John Henry Davis directs for Gap In The Wall Productions, though a number of odd blocking choices, frequent tonal shifts, and some uneven performances give the impression that the Doctor Anonymous cast was left to fend for themselves.
Fortunately several actors emerge virtually unscathed.
Crabtree, one of L.A.’s brightest stage-and-screen talents, surmounts Glass’s script pretty much throughout, the authenticity and feeling he brings to Dr. Matthew going a long way towards making us believe in this confusingly written character.
Crabtree is very good in scenes opposite Broadway triple-threat Pearl, who once again does colorful, charismatic work as Dr.

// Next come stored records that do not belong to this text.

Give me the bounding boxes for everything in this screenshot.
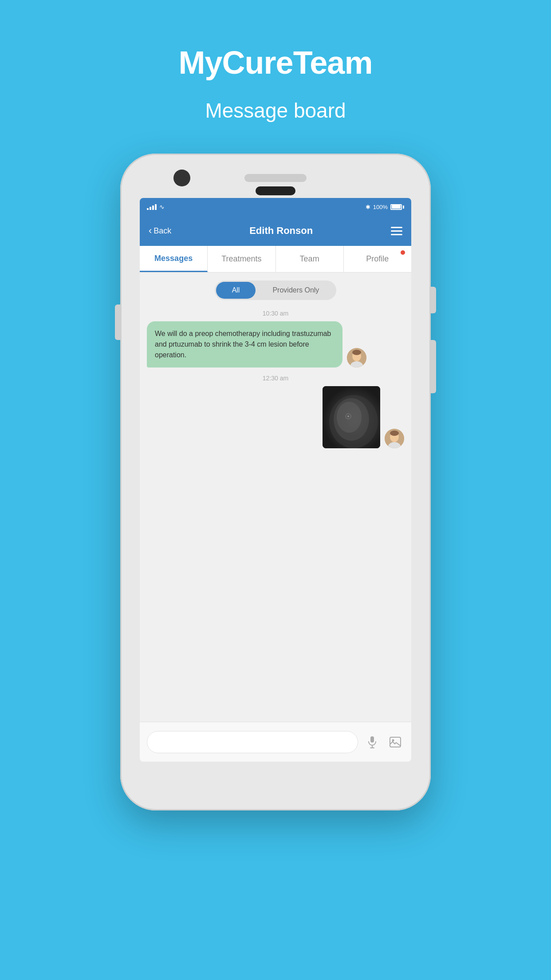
bluetooth-icon: ✱ — [366, 204, 370, 210]
svg-point-2 — [352, 350, 361, 355]
signal-bar-1 — [147, 208, 149, 210]
tab-profile-label: Profile — [366, 254, 389, 264]
battery-fill — [392, 205, 401, 209]
messages-scroll: 10:30 am We will do a preop chemotherapy… — [140, 305, 411, 722]
timestamp-2: 12:30 am — [147, 375, 404, 382]
tab-team[interactable]: Team — [276, 246, 344, 272]
tab-messages[interactable]: Messages — [140, 246, 208, 272]
hamburger-line-1 — [391, 227, 402, 228]
scan-visual — [323, 386, 380, 448]
battery-percent: 100% — [373, 204, 388, 210]
hamburger-menu[interactable] — [391, 227, 402, 235]
svg-point-17 — [392, 739, 394, 741]
timestamp-1: 10:30 am — [147, 310, 404, 317]
wifi-icon: ∿ — [159, 203, 165, 210]
profile-badge — [401, 250, 405, 255]
tab-treatments[interactable]: Treatments — [208, 246, 276, 272]
power-button-top — [431, 287, 436, 313]
filter-toggle: All Providers Only — [140, 273, 411, 305]
svg-point-11 — [390, 431, 399, 436]
tab-team-label: Team — [300, 254, 319, 264]
battery-tip — [403, 205, 404, 209]
scan-overlay — [323, 386, 380, 448]
volume-button — [115, 304, 120, 340]
message-row-2 — [147, 386, 404, 448]
hamburger-line-3 — [391, 234, 402, 235]
avatar-svg-1 — [347, 348, 366, 368]
signal-bar-2 — [150, 207, 151, 210]
back-chevron-icon: ‹ — [149, 225, 152, 237]
tab-bar: Messages Treatments Team Profile — [140, 246, 411, 273]
providers-only-filter-button[interactable]: Providers Only — [256, 282, 335, 299]
message-bubble-1: We will do a preop chemotherapy includin… — [147, 321, 342, 368]
earpiece — [256, 186, 295, 195]
status-right: ✱ 100% — [366, 204, 404, 210]
svg-point-6 — [337, 402, 362, 433]
microphone-icon[interactable] — [363, 733, 381, 751]
signal-icon — [147, 204, 157, 210]
image-svg — [390, 737, 401, 747]
avatar-2 — [385, 429, 404, 448]
signal-bar-4 — [155, 204, 157, 210]
status-left: ∿ — [147, 203, 165, 210]
svg-rect-13 — [370, 736, 374, 743]
back-button[interactable]: ‹ Back — [149, 225, 171, 237]
input-bar — [140, 722, 411, 762]
tab-profile[interactable]: Profile — [344, 246, 411, 272]
signal-bar-3 — [152, 205, 154, 210]
medical-scan-image — [323, 386, 380, 448]
message-row-1: We will do a preop chemotherapy includin… — [147, 321, 404, 368]
hamburger-line-2 — [391, 230, 402, 232]
phone-frame: ∿ ✱ 100% ‹ Back Edith Ronson — [120, 154, 431, 810]
toggle-container: All Providers Only — [215, 281, 337, 300]
camera — [173, 170, 190, 186]
nav-title: Edith Ronson — [249, 225, 313, 237]
image-picker-icon[interactable] — [386, 733, 404, 751]
svg-point-8 — [347, 415, 349, 417]
tab-messages-label: Messages — [154, 254, 193, 263]
power-button-mid — [431, 340, 436, 393]
mic-svg — [367, 736, 378, 748]
app-subtitle: Message board — [205, 99, 346, 122]
battery-icon — [390, 204, 404, 210]
phone-screen: ∿ ✱ 100% ‹ Back Edith Ronson — [140, 198, 411, 762]
message-text-1: We will do a preop chemotherapy includin… — [155, 330, 331, 359]
avatar-1 — [347, 348, 366, 368]
avatar-svg-2 — [385, 429, 404, 448]
back-label[interactable]: Back — [153, 226, 171, 236]
battery-body — [390, 204, 402, 210]
all-filter-button[interactable]: All — [216, 282, 256, 299]
message-input[interactable] — [147, 731, 358, 753]
message-area: All Providers Only 10:30 am We will do a… — [140, 273, 411, 722]
status-bar: ∿ ✱ 100% — [140, 198, 411, 216]
speaker — [244, 174, 307, 182]
app-title: MyCureTeam — [179, 44, 373, 81]
tab-treatments-label: Treatments — [221, 254, 261, 264]
nav-bar: ‹ Back Edith Ronson — [140, 216, 411, 246]
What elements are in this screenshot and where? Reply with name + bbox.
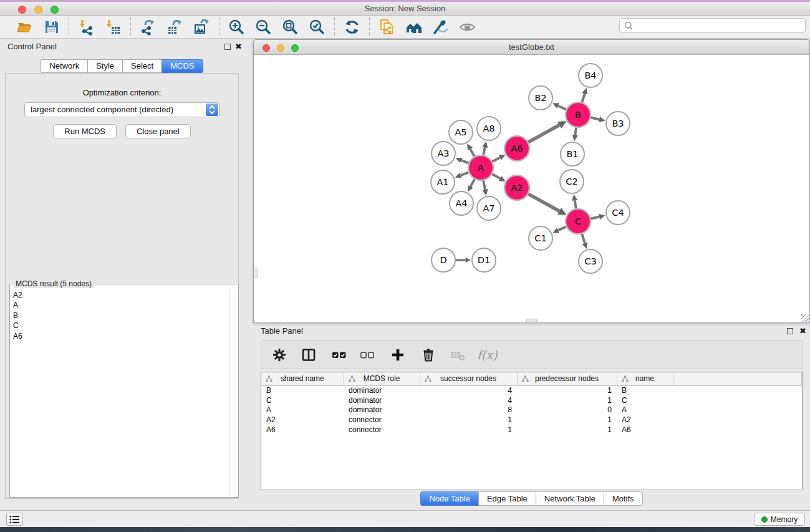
float-panel-icon[interactable]	[224, 44, 231, 50]
table-body[interactable]: Bdominator41BCdominator41CAdominator80AA…	[261, 385, 802, 434]
criterion-select[interactable]: largest connected component (directed)	[24, 102, 219, 117]
table-tab-motifs[interactable]: Motifs	[604, 491, 643, 506]
graph-node-C4[interactable]: C4	[606, 201, 630, 225]
graph-edge-B-B4[interactable]	[582, 94, 585, 104]
delete-column-icon[interactable]	[421, 347, 436, 362]
column-view-icon[interactable]	[301, 347, 316, 362]
tab-network[interactable]: Network	[41, 59, 87, 73]
graph-edge-A-A4[interactable]	[471, 178, 475, 186]
graph-node-C[interactable]: C	[566, 209, 591, 234]
show-hide-style-icon[interactable]	[432, 19, 449, 36]
task-history-button[interactable]	[6, 513, 23, 526]
graph-node-B2[interactable]: B2	[529, 86, 552, 110]
result-item[interactable]: A6	[11, 331, 229, 341]
settings-gear-icon[interactable]	[272, 347, 287, 362]
graph-node-C2[interactable]: C2	[560, 170, 584, 193]
run-mcds-button[interactable]: Run MCDS	[53, 124, 117, 138]
result-item[interactable]: C	[11, 321, 229, 331]
network-close-button[interactable]	[263, 44, 270, 52]
network-graph[interactable]: AA1A2A3A4A5A6A7A8BB1B2B3B4CC1C2C3C4DD1	[254, 55, 809, 322]
import-network-icon[interactable]	[78, 19, 95, 36]
column-header-predecessor-nodes[interactable]: predecessor nodes	[517, 372, 617, 385]
apply-layout-icon[interactable]	[344, 19, 360, 36]
table-tab-node-table[interactable]: Node Table	[420, 491, 478, 506]
show-hide-icon[interactable]	[459, 19, 476, 36]
table-header-row[interactable]: shared nameMCDS rolesuccessor nodesprede…	[261, 372, 802, 385]
export-network-icon[interactable]	[140, 19, 157, 36]
node-table[interactable]: shared nameMCDS rolesuccessor nodesprede…	[261, 372, 803, 490]
result-scrollbar[interactable]	[229, 290, 238, 496]
graph-edge-C-C2[interactable]	[575, 200, 576, 210]
graph-node-A7[interactable]: A7	[477, 196, 501, 220]
unselect-all-columns-icon[interactable]	[360, 347, 375, 362]
graph-node-B4[interactable]: B4	[579, 64, 602, 87]
graph-edge-B-B2[interactable]	[558, 106, 567, 110]
export-image-icon[interactable]	[193, 19, 210, 36]
save-session-icon[interactable]	[43, 19, 60, 36]
graph-edge-B-B3[interactable]	[590, 117, 600, 119]
table-row[interactable]: Cdominator41C	[261, 395, 802, 405]
open-file-icon[interactable]	[16, 19, 33, 36]
column-header-name[interactable]: name	[617, 372, 673, 385]
resize-grip-icon[interactable]	[801, 314, 809, 322]
graph-node-A2[interactable]: A2	[504, 175, 529, 200]
graph-edge-A2-C[interactable]	[528, 193, 559, 211]
float-table-panel-icon[interactable]	[787, 328, 793, 334]
select-all-columns-icon[interactable]	[332, 347, 347, 362]
graph-node-B1[interactable]: B1	[561, 142, 584, 166]
graph-edge-C-C1[interactable]	[558, 226, 567, 231]
graph-edge-A-A5[interactable]	[470, 149, 475, 158]
graph-node-A6[interactable]: A6	[504, 136, 529, 161]
zoom-out-icon[interactable]	[255, 19, 272, 36]
search-input[interactable]	[634, 20, 805, 31]
graph-node-A5[interactable]: A5	[449, 120, 473, 144]
import-table-icon[interactable]	[105, 19, 122, 36]
graph-node-A1[interactable]: A1	[431, 170, 455, 194]
column-header-MCDS-role[interactable]: MCDS role	[344, 372, 420, 385]
graph-node-B[interactable]: B	[566, 102, 591, 127]
memory-button[interactable]: Memory	[754, 513, 805, 526]
graph-edge-A-A6[interactable]	[491, 157, 500, 162]
table-row[interactable]: A6connector11A6	[261, 425, 802, 435]
tab-select[interactable]: Select	[122, 59, 162, 73]
result-item[interactable]: A	[11, 300, 229, 310]
result-item[interactable]: A2	[11, 290, 229, 300]
graph-edge-A6-B[interactable]	[528, 125, 559, 143]
close-panel-icon[interactable]: ✖	[235, 42, 242, 52]
graph-node-A4[interactable]: A4	[450, 191, 473, 215]
first-neighbors-icon[interactable]	[405, 19, 422, 36]
graph-node-C1[interactable]: C1	[529, 226, 552, 250]
zoom-fit-icon[interactable]	[282, 19, 299, 36]
graph-edge-A-A7[interactable]	[483, 180, 485, 190]
tab-style[interactable]: Style	[87, 59, 122, 73]
search-field[interactable]	[619, 18, 806, 33]
table-row[interactable]: A2connector11A2	[261, 415, 802, 425]
graph-node-D[interactable]: D	[432, 248, 455, 272]
table-row[interactable]: Adominator80A	[261, 405, 802, 415]
graph-node-A3[interactable]: A3	[432, 142, 455, 165]
export-table-icon[interactable]	[166, 19, 183, 36]
graph-edge-C-C3[interactable]	[582, 233, 585, 243]
network-zoom-button[interactable]	[291, 44, 299, 52]
graph-edge-A-A1[interactable]	[461, 172, 470, 176]
column-header-successor-nodes[interactable]: successor nodes	[420, 372, 517, 385]
network-canvas[interactable]: AA1A2A3A4A5A6A7A8BB1B2B3B4CC1C2C3C4DD1	[253, 55, 810, 323]
table-tab-edge-table[interactable]: Edge Table	[478, 491, 536, 506]
close-table-panel-icon[interactable]: ✖	[799, 326, 806, 336]
minimize-window-button[interactable]	[34, 6, 42, 14]
column-header-shared-name[interactable]: shared name	[261, 372, 344, 385]
table-row[interactable]: Bdominator41B	[261, 385, 802, 395]
graph-node-C3[interactable]: C3	[579, 249, 602, 273]
tab-mcds[interactable]: MCDS	[162, 59, 203, 73]
graph-node-A[interactable]: A	[468, 155, 493, 180]
zoom-in-icon[interactable]	[228, 19, 245, 36]
zoom-window-button[interactable]	[51, 6, 59, 14]
graph-node-B3[interactable]: B3	[606, 112, 630, 135]
close-window-button[interactable]	[18, 6, 26, 14]
graph-node-D1[interactable]: D1	[472, 248, 496, 272]
close-panel-button[interactable]: Close panel	[125, 124, 191, 138]
zoom-selected-icon[interactable]	[309, 19, 325, 36]
result-item[interactable]: B	[11, 311, 229, 321]
add-column-icon[interactable]	[390, 347, 405, 362]
graph-edge-A-A2[interactable]	[491, 173, 501, 178]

Edward. He is even better when paired with Held, an actor as talented as he is appealing, the duo’s palpable rapport drawing us into Dr. Matthew and Jake’s romantic ups-and-downs. (If only playwright Glass gave us more of the couple, and all the way through to the final fadeout.)
Other cast members do their best with the material they have been given. Dudek’s overwritten self-hatred requires Sabine to veer from high drama to comic relief and back again. Frontiero and Torres are given stereotypes rather than fully-developed characters to play, and it’s hard to buy that a single common point could lead the mismatched pair to serious coupledom. Still, all three supporting players have their fine moments.
Considerable behind-the-scenes talent helps bring Dr. Anonymous to the Zephyr Theatre stage. Producer Racquel Lehrman and associate producer Victoria Watson (of Theatre Planners) and casting director Michael Donovan, CSA, and his assistant Richie Ferris are as good as it gets, and the same can be said for Doctor Anonymous’s production design team.
Joel Daavid gets top marks for his ‘60s/‘70s-inspired scenic design (with shades of Laugh-In) and his effectively-conceived lighting design. Christopher Moscatiello’s sound design is a winner too, as are Troy Hauschild’s superb projection design and Shannon Kennedy’s nostalgically period costumes.
Joanne Couch is assistant director, Held is fight choreographer, and Laure James is production stage manager.
There is great potential for powerful theater in an authentically written, fact-based recreation of the life and times of Dr. John E. Fryer, whose speech as Dr. Anonymous may have saved the lives of countless gay men. Doctor Anonymous is, unfortunately, not that play.
Note: Understudies Kevin Scott Allen, Joe Langer, Nathan Mohebbi, Ryan O’Connor, Ryan Welsh, and Huntley Woods get their stab at Doctor Anonymous on Friday April 19 and Saturday April 20.
Zephyr Theatre, 7456 Melrose Avenue, Los Angeles.